New Albany Merit Commission to decide if whistle-blowing police officer stays on force

NEW ALBANY, Ind. (WHAS) -- Roughly 10 months after New Albany Police Officer Laura Schook brought allegations of police corruption to the Merit Commission, the same commission will be deciding on her employment. At their meeting Thursday, they discussed a date for Schook's hearing, when she'll make her case to stay on the force. Schook's family and supporters were on hand Thursday to stand by her and her allegations.

"We are here to support Laura. We have a lot of members in the community and all over the state. Her family is here to support her. We are all on her side. My sister is a good officer and she deserves justice, so she deserves to be heard and she will," said Schook's sister Stephanie Day.

"I am so proud of Laura for standing up, while everyone else hides their eyes and looks the other way she should be cheered on," said friend and supporter Valla Ann Marcus.

New Albany's former Police Chief Sherri Knight stepped down amid these allegations back in May. ISP's White Collar Crimes Unit investigated the claims which included alleged falsified time-sheets this summer, but no criminal charges were filed.

Schook's family says the department is trying to fire her partially because she brought her claims to the public.
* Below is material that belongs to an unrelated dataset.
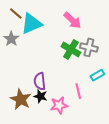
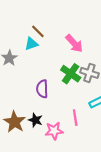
brown line: (16, 14) -> (38, 31), moved
cyan triangle: (31, 24) -> (31, 44), size x0.6
purple semicircle: (40, 81) -> (42, 89), moved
"They've also stated that her allegations were not true and she shed a bad light on the police department," said Day. "None of her proof is out there, we don't even know what they did in their investigations."

The board did not agree on a hearing date and are still working out details with attorneys for both sides. A board member says the hearing will be a closed courtroom-like session where both sides will present their evidence and the board will act as the jury.

Current New Albany Police Chief Todd Bailey did not comment except to say that the matter is now in the hands of the Merit Commission.